§ WORK TASK:
Return every record below exactly.

(Dataset entries)
★ ★ ★ ★

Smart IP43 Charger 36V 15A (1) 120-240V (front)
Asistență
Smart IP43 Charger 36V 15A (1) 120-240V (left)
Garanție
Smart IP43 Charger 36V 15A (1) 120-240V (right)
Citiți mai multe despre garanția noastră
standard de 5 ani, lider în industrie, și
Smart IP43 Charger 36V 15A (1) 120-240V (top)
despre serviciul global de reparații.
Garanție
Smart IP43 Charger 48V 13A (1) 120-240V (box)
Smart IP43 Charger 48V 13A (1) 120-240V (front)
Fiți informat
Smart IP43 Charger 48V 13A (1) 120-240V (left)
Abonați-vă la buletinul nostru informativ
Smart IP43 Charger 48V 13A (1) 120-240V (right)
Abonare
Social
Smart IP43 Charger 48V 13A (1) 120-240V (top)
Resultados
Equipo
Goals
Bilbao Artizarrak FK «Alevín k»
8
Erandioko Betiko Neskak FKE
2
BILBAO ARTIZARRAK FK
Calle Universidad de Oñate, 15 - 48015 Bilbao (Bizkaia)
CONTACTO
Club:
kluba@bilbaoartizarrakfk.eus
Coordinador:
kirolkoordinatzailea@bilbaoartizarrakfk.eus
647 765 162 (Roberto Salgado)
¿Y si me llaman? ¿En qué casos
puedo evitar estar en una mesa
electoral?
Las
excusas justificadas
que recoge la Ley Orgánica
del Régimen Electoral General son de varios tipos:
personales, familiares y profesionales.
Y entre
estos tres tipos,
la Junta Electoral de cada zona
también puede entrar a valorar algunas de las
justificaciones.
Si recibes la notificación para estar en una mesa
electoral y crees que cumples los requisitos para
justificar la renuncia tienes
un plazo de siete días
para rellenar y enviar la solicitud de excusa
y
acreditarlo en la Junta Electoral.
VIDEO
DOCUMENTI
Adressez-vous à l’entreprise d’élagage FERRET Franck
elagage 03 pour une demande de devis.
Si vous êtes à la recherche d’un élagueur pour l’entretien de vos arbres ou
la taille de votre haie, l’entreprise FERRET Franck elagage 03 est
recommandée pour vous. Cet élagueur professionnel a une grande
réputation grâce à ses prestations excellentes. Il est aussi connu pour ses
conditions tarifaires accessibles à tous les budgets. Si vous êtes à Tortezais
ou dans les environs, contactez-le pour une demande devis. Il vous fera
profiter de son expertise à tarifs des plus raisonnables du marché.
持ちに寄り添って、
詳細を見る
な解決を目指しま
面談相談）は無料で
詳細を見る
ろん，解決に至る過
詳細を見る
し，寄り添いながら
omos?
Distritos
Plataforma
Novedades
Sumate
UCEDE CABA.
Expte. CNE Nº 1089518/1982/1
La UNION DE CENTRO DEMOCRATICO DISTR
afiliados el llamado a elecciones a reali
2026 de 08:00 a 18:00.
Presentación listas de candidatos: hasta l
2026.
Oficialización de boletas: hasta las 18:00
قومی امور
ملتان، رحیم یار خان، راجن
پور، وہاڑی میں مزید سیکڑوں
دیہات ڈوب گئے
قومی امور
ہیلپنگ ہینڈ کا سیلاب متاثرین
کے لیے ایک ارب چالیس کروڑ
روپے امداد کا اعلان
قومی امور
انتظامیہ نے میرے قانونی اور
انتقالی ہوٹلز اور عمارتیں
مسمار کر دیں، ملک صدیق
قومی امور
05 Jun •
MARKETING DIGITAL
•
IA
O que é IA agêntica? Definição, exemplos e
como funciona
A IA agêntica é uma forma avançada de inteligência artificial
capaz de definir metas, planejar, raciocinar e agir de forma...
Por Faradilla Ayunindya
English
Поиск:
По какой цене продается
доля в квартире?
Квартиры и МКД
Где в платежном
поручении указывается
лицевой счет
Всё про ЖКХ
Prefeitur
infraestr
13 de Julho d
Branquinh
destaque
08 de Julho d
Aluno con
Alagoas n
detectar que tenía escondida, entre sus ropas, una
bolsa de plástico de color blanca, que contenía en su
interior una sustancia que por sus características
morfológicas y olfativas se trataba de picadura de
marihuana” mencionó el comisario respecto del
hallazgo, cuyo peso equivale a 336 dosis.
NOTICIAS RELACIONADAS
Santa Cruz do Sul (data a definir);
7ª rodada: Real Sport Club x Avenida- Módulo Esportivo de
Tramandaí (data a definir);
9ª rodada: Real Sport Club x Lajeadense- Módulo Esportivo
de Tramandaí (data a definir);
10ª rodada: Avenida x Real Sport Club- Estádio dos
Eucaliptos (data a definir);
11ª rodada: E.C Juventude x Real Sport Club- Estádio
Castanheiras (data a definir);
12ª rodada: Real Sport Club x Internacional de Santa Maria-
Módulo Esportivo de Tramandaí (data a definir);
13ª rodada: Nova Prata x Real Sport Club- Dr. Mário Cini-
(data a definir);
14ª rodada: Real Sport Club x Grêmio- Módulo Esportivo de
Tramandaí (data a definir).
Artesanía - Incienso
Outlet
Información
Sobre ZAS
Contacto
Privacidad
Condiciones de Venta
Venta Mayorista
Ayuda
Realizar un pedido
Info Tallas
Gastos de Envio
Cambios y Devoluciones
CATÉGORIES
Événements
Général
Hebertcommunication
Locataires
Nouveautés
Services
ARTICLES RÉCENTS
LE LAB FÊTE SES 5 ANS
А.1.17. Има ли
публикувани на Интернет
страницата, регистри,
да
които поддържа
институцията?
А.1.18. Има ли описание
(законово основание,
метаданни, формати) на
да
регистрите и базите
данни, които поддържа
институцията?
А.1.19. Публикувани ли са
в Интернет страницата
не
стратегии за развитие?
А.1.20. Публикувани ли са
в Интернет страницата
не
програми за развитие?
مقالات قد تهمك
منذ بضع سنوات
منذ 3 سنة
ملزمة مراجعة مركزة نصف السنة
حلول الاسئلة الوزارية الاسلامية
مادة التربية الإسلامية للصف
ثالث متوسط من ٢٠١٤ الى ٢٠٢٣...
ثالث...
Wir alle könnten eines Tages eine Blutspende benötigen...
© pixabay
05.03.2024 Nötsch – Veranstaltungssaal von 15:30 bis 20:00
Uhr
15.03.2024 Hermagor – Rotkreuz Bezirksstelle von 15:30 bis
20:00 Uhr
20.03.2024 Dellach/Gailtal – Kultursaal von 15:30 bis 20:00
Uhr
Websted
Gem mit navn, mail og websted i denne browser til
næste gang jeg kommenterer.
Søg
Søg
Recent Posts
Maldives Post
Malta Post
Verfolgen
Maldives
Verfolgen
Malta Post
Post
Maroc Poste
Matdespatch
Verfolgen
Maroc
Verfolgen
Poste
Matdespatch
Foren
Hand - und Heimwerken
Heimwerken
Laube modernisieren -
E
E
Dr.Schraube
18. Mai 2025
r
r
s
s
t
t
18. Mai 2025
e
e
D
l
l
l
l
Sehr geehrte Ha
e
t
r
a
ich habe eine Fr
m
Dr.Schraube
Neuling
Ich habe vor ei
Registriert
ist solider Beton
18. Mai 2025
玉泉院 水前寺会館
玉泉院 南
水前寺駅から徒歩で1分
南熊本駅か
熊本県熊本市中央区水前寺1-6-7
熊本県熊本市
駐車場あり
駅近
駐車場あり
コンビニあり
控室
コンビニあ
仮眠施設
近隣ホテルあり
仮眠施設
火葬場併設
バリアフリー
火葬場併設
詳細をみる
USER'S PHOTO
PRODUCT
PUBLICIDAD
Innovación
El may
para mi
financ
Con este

★ ★ ★ ★

§ REPLY TO THE EXERCISE:
Smart IP43 Charger 36V 15A (1) 120-240V (front)
Asistență
Smart IP43 Charger 36V 15A (1) 120-240V (left)
Garanție
Smart IP43 Charger 36V 15A (1) 120-240V (right)
Citiți mai multe despre garanția noastră
standard de 5 ani, lider în industrie, și
Smart IP43 Charger 36V 15A (1) 120-240V (top)
despre serviciul global de reparații.
Garanție
Smart IP43 Charger 48V 13A (1) 120-240V (box)
Smart IP43 Charger 48V 13A (1) 120-240V (front)
Fiți informat
Smart IP43 Charger 48V 13A (1) 120-240V (left)
Abonați-vă la buletinul nostru informativ
Smart IP43 Charger 48V 13A (1) 120-240V (right)
Abonare
Social
Smart IP43 Charger 48V 13A (1) 120-240V (top)
Resultados
Equipo
Goals
Bilbao Artizarrak FK «Alevín k»
8
Erandioko Betiko Neskak FKE
2
BILBAO ARTIZARRAK FK
Calle Universidad de Oñate, 15 - 48015 Bilbao (Bizkaia)
CONTACTO
Club:
kluba@bilbaoartizarrakfk.eus
Coordinador:
kirolkoordinatzailea@bilbaoartizarrakfk.eus
647 765 162 (Roberto Salgado)
¿Y si me llaman? ¿En qué casos
puedo evitar estar en una mesa
electoral?
Las
excusas justificadas
que recoge la Ley Orgánica
del Régimen Electoral General son de varios tipos:
personales, familiares y profesionales.
Y entre
estos tres tipos,
la Junta Electoral de cada zona
también puede entrar a valorar algunas de las
justificaciones.
Si recibes la notificación para estar en una mesa
electoral y crees que cumples los requisitos para
justificar la renuncia tienes
un plazo de siete días
para rellenar y enviar la solicitud de excusa
y
acreditarlo en la Junta Electoral.
VIDEO
DOCUMENTI
Adressez-vous à l’entreprise d’élagage FERRET Franck
elagage 03 pour une demande de devis.
Si vous êtes à la recherche d’un élagueur pour l’entretien de vos arbres ou
la taille de votre haie, l’entreprise FERRET Franck elagage 03 est
recommandée pour vous. Cet élagueur professionnel a une grande
réputation grâce à ses prestations excellentes. Il est aussi connu pour ses
conditions tarifaires accessibles à tous les budgets. Si vous êtes à Tortezais
ou dans les environs, contactez-le pour une demande devis. Il vous fera
profiter de son expertise à tarifs des plus raisonnables du marché.
持ちに寄り添って、
詳細を見る
な解決を目指しま
面談相談）は無料で
詳細を見る
ろん，解決に至る過
詳細を見る
し，寄り添いながら
omos?
Distritos
Plataforma
Novedades
Sumate
UCEDE CABA.
Expte. CNE Nº 1089518/1982/1
La UNION DE CENTRO DEMOCRATICO DISTR
afiliados el llamado a elecciones a reali
2026 de 08:00 a 18:00.
Presentación listas de candidatos: hasta l
2026.
Oficialización de boletas: hasta las 18:00
قومی امور
ملتان، رحیم یار خان، راجن
پور، وہاڑی میں مزید سیکڑوں
دیہات ڈوب گئے
قومی امور
ہیلپنگ ہینڈ کا سیلاب متاثرین
کے لیے ایک ارب چالیس کروڑ
روپے امداد کا اعلان
قومی امور
انتظامیہ نے میرے قانونی اور
انتقالی ہوٹلز اور عمارتیں
مسمار کر دیں، ملک صدیق
قومی امور
05 Jun •
MARKETING DIGITAL
•
IA
O que é IA agêntica? Definição, exemplos e
como funciona
A IA agêntica é uma forma avançada de inteligência artificial
capaz de definir metas, planejar, raciocinar e agir de forma...
Por Faradilla Ayunindya
English
Поиск:
По какой цене продается
доля в квартире?
Квартиры и МКД
Где в платежном
поручении указывается
лицевой счет
Всё про ЖКХ
Prefeitur
infraestr
13 de Julho d
Branquinh
destaque
08 de Julho d
Aluno con
Alagoas n
detectar que tenía escondida, entre sus ropas, una
bolsa de plástico de color blanca, que contenía en su
interior una sustancia que por sus características
morfológicas y olfativas se trataba de picadura de
marihuana” mencionó el comisario respecto del
hallazgo, cuyo peso equivale a 336 dosis.
NOTICIAS RELACIONADAS
Santa Cruz do Sul (data a definir);
7ª rodada: Real Sport Club x Avenida- Módulo Esportivo de
Tramandaí (data a definir);
9ª rodada: Real Sport Club x Lajeadense- Módulo Esportivo
de Tramandaí (data a definir);
10ª rodada: Avenida x Real Sport Club- Estádio dos
Eucaliptos (data a definir);
11ª rodada: E.C Juventude x Real Sport Club- Estádio
Castanheiras (data a definir);
12ª rodada: Real Sport Club x Internacional de Santa Maria-
Módulo Esportivo de Tramandaí (data a definir);
13ª rodada: Nova Prata x Real Sport Club- Dr. Mário Cini-
(data a definir);
14ª rodada: Real Sport Club x Grêmio- Módulo Esportivo de
Tramandaí (data a definir).
Artesanía - Incienso
Outlet
Información
Sobre ZAS
Contacto
Privacidad
Condiciones de Venta
Venta Mayorista
Ayuda
Realizar un pedido
Info Tallas
Gastos de Envio
Cambios y Devoluciones
CATÉGORIES
Événements
Général
Hebertcommunication
Locataires
Nouveautés
Services
ARTICLES RÉCENTS
LE LAB FÊTE SES 5 ANS
А.1.17. Има ли
публикувани на Интернет
страницата, регистри,
да
които поддържа
институцията?
А.1.18. Има ли описание
(законово основание,
метаданни, формати) на
да
регистрите и базите
данни, които поддържа
институцията?
А.1.19. Публикувани ли са
в Интернет страницата
не
стратегии за развитие?
А.1.20. Публикувани ли са
в Интернет страницата
не
програми за развитие?
مقالات قد تهمك
منذ بضع سنوات
منذ 3 سنة
ملزمة مراجعة مركزة نصف السنة
حلول الاسئلة الوزارية الاسلامية
مادة التربية الإسلامية للصف
ثالث متوسط من ٢٠١٤ الى ٢٠٢٣...
ثالث...
Wir alle könnten eines Tages eine Blutspende benötigen...
© pixabay
05.03.2024 Nötsch – Veranstaltungssaal von 15:30 bis 20:00
Uhr
15.03.2024 Hermagor – Rotkreuz Bezirksstelle von 15:30 bis
20:00 Uhr
20.03.2024 Dellach/Gailtal – Kultursaal von 15:30 bis 20:00
Uhr
Websted
Gem mit navn, mail og websted i denne browser til
næste gang jeg kommenterer.
Søg
Søg
Recent Posts
Maldives Post
Malta Post
Verfolgen
Maldives
Verfolgen
Malta Post
Post
Maroc Poste
Matdespatch
Verfolgen
Maroc
Verfolgen
Poste
Matdespatch
Foren
Hand - und Heimwerken
Heimwerken
Laube modernisieren -
E
E
Dr.Schraube
18. Mai 2025
r
r
s
s
t
t
18. Mai 2025
e
e
D
l
l
l
l
Sehr geehrte Ha
e
t
r
a
ich habe eine Fr
m
Dr.Schraube
Neuling
Ich habe vor ei
Registriert
ist solider Beton
18. Mai 2025
玉泉院 水前寺会館
玉泉院 南
水前寺駅から徒歩で1分
南熊本駅か
熊本県熊本市中央区水前寺1-6-7
熊本県熊本市
駐車場あり
駅近
駐車場あり
コンビニあり
控室
コンビニあ
仮眠施設
近隣ホテルあり
仮眠施設
火葬場併設
バリアフリー
火葬場併設
詳細をみる
USER'S PHOTO
PRODUCT
PUBLICIDAD
Innovación
El may
para mi
financ
Con este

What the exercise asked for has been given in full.